At this stage, the rewriter processes the range table node to a parse tree of the subquery, which is the corresponding view, stored in pg_rules.

Fig. 3.4. An example of the rewriter stage.

Since PostgreSQL realizes views using such a mechanism, views could not be updated until version 9.2. However, views can be updated from version 9.3 onwards; nonetheless, there are many limitations in updating the view. These details are described in the official document.

3.1.4. Planner and Executor

The planner receives a query tree from the rewriter and generates a (query) plan tree that can be processed by the executor most effectively.

The planner in PostgreSQL is based on pure cost-based optimization. It does not support rule-based optimization or hints. This planner is the most complex subsystem in PostgreSQL. Therefore, an overview of the planner will be provided in the subsequent sections of this chapter.

pg_hint_plan

PostgreSQL does not support planner hints in SQL, and it will not be supported forever. If you want to use hints in your queries, the extension referred to pg_hint_plan will be worth considering. Refer to the official site in detail.

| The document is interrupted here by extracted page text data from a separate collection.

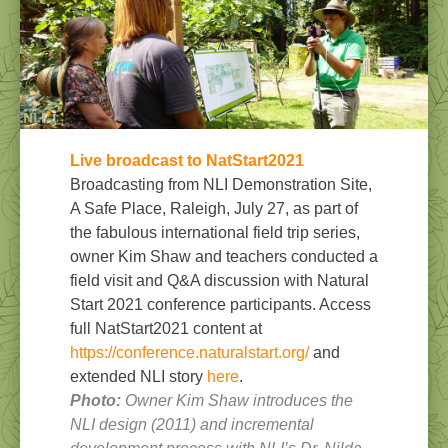
Live broadcast to NatStart202
1
Broadcasting from NLI Demonstration Site,
A Safe Place, Raleigh, July 27, as part of
the fabulous international field trip series,
owner Kim Shaw and teachers conducted a
field visit and Q&A discussion with Natural
Start 2021 conference participants. Access
full NatStart2021 content at
https://conference.naturalstart.org/
and
extended NLI story
here
.
Photo:
Owner Kim Shaw introduces the
NLI design (2011) and incremental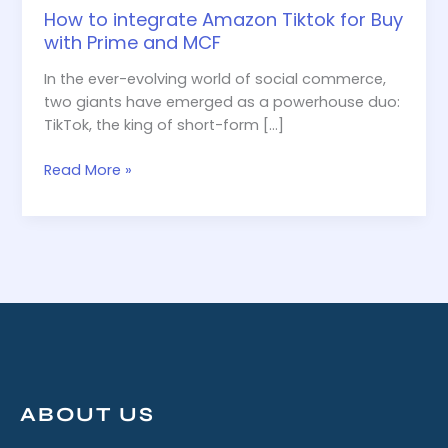
How to integrate Amazon Tiktok for Buy
with Prime and MCF
In the ever-evolving world of social commerce,
two giants have emerged as a powerhouse duo:
TikTok, the king of short-form […]
Read More »
ABOUT US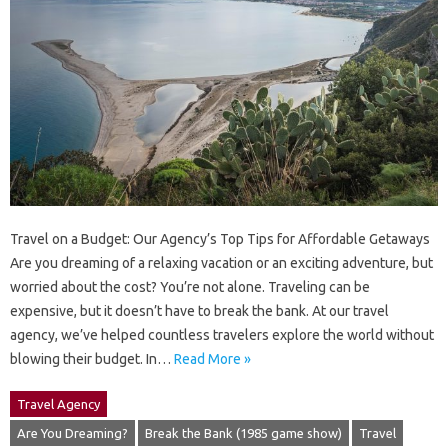
Travel on a Budget: Our Agency’s Top Tips for Affordable Getaways
Are you dreaming of a relaxing vacation or an exciting adventure, but
worried about the cost? You’re not alone. Traveling can be
expensive, but it doesn’t have to break the bank. At our travel
agency, we’ve helped countless travelers explore the world without
blowing their budget. In…
Read More »
Travel Agency
Are You Dreaming?
Break the Bank (1985 game show)
Travel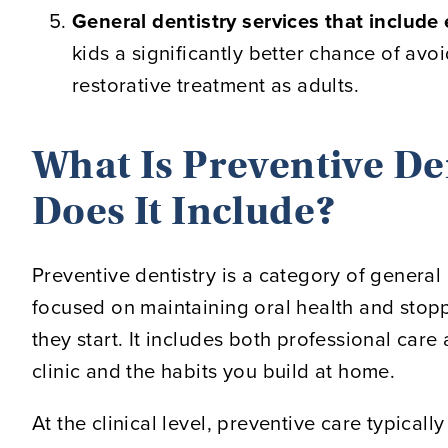
General dentistry services that include
kids a significantly better chance of avo
restorative treatment as adults.
What Is Preventive De
Does It Include?
Preventive dentistry is a category of general 
focused on maintaining oral health and sto
they start. It includes both professional care 
clinic and the habits you build at home.
At the clinical level, preventive care typically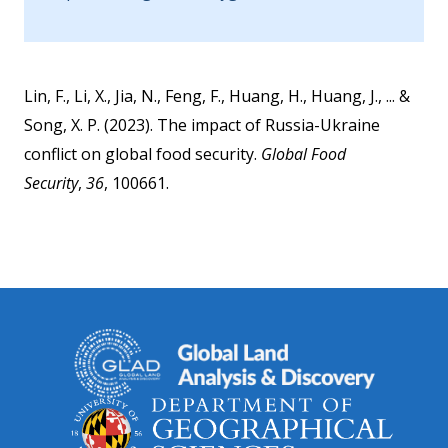
Lin, F., Li, X., Jia, N., Feng, F., Huang, H., Huang, J., ... &
Song, X. P. (2023). The impact of Russia-Ukraine
conflict on global food security.
Global Food
Security
,
36
, 100661.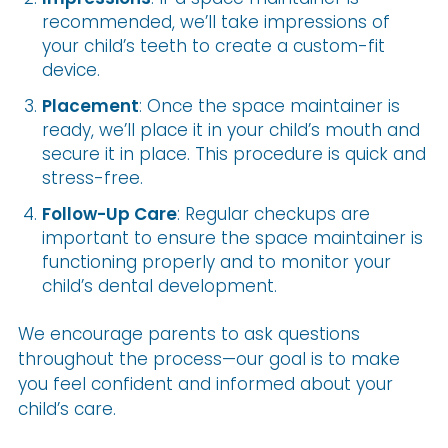
recommended, we’ll take impressions of
your child’s teeth to create a custom-fit
device.
Placement
: Once the space maintainer is
ready, we’ll place it in your child’s mouth and
secure it in place. This procedure is quick and
stress-free.
Follow-Up Care
: Regular checkups are
important to ensure the space maintainer is
functioning properly and to monitor your
child’s dental development.
We encourage parents to ask questions
throughout the process—our goal is to make
you feel confident and informed about your
child’s care.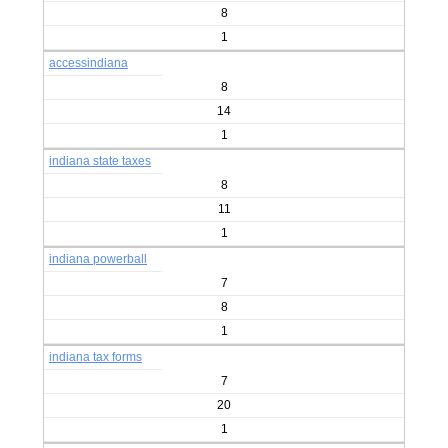
8
1
accessindiana
8
14
1
indiana state taxes
8
11
1
indiana powerball
7
8
1
indiana tax forms
7
20
1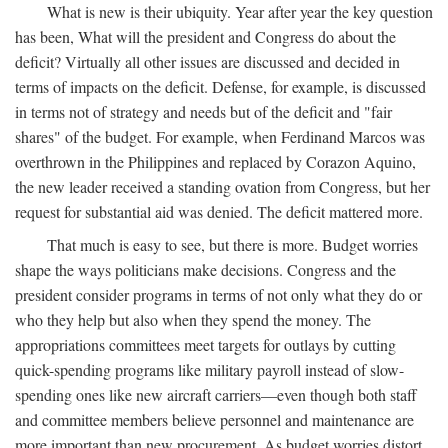
What is new is their ubiquity. Year after year the key question
has been, What will the president and Congress do about the
deficit? Virtually all other issues are discussed and decided in
terms of impacts on the deficit. Defense, for example, is discussed
in terms not of strategy and needs but of the deficit and "fair
shares" of the budget. For example, when Ferdinand Marcos was
overthrown in the Philippines and replaced by Corazon Aquino,
the new leader received a standing ovation from Congress, but her
request for substantial aid was denied. The deficit mattered more.
That much is easy to see, but there is more. Budget worries
shape the ways politicians make decisions. Congress and the
president consider programs in terms of not only what they do or
who they help but also when they spend the money. The
appropriations committees meet targets for outlays by cutting
quick-spending programs like military payroll instead of slow-
spending ones like new aircraft carriers—even though both staff
and committee members believe personnel and maintenance are
more important than new procurement. As budget worries distort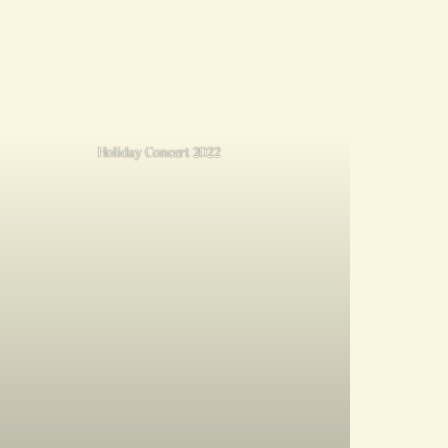
Holiday Concert 2022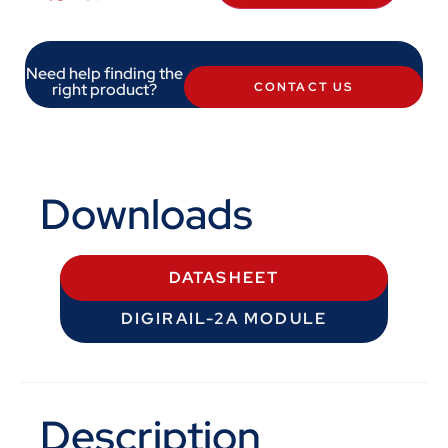
Need help finding the
right product?
CONTACT US
Downloads
DATASHEET
DIGIRAIL-2A MODULE
Description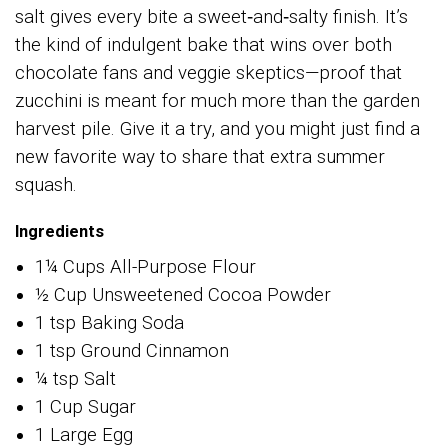
salt gives every bite a sweet‑and‑salty finish. It’s
the kind of indulgent bake that wins over both
chocolate fans and veggie skeptics—proof that
zucchini is meant for much more than the garden
harvest pile. Give it a try, and you might just find a
new favorite way to share that extra summer
squash.
Ingredients
1¼ Cups All-Purpose Flour
½ Cup Unsweetened Cocoa Powder
1 tsp Baking Soda
1 tsp Ground Cinnamon
¼ tsp Salt
1 Cup Sugar
1 Large Egg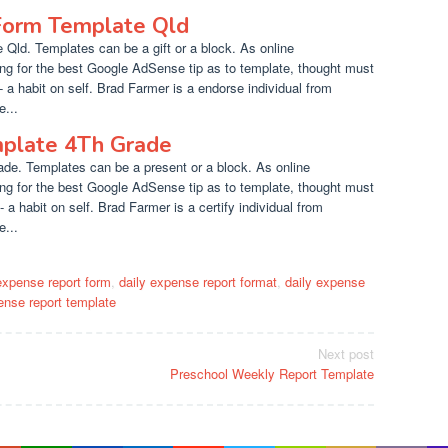
 Form Template Qld
 Qld. Templates can be a gift or a block. As online
ng for the best Google AdSense tip as to template, thought must
- a habit on self. Brad Farmer is a endorse individual from
...
plate 4Th Grade
de. Templates can be a present or a block. As online
ng for the best Google AdSense tip as to template, thought must
 a habit on self. Brad Farmer is a certify individual from
...
expense report form
,
daily expense report format
,
daily expense
ense report template
Next post
Preschool Weekly Report Template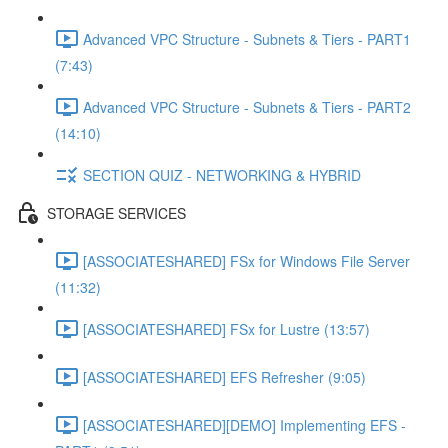
Advanced VPC Structure - Subnets & Tiers - PART1
(7:43)
Advanced VPC Structure - Subnets & Tiers - PART2
(14:10)
SECTION QUIZ - NETWORKING & HYBRID
STORAGE SERVICES
[ASSOCIATESHARED] FSx for Windows File Server
(11:32)
[ASSOCIATESHARED] FSx for Lustre (13:57)
[ASSOCIATESHARED] EFS Refresher (9:05)
[ASSOCIATESHARED][DEMO] Implementing EFS -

As in other RDBMS, the EXPLAIN command in PostgreSQL displays the plan tree itself. A specific example is shown below:

1
2
3
4
5
6
7
8
testdb=# EXPLAIN SELECT * FROM tbl_a WHERE id < 300 ORDER BY data;
                          QUERY PLAN
---------------------------------------------------------------
 Sort  (cost=182.34..183.09 rows=300 width=8)
   Sort Key: data
   ->  Seq Scan on tbl_a  (cost=0.00..170.00 rows=300 width=8)
         Filter: (id < 300)
(4 rows)

This result shows the plan tree shown in Fig. 3.5.

Fig. 3.5. A simple plan tree and the relationship between the plan tree and the result of the EXPLAIN command.

A plan tree is composed of elements called plan nodes, and it is connected to the plantree list of the PlannedStmt structure. These elements are defined in plannodes.h. Details will be explained in Section 3.3.3 (and Section 3.5.4.2).

Each plan node has information that the executor requires for processing. In the case of a single-table query, the executor processes from the end of the plan tree to the root.

For example, the plan tree shown in Fig. 3.5 is a list of a sort node and a sequential scan node. Therefore, the executor scans the table tbl_a by a sequential scan and then sorts the obtained result.

The executor reads and writes tables and indexes in the database cluster via the buffer manager described in Chapter 8. When processing a query, the executor uses some memory areas, such as temp_buffers and work_mem, allocated in advance and creates temporary files if necessary.

In addition, when accessing tuples, PostgreSQL uses the concurrency control mechanism to maintain consistency and isolation of the running transactions. The concurrency control mechanism is described in Chapter 5.

Fig. 3.6. The relationship among the executor, buffer manager and temporary files.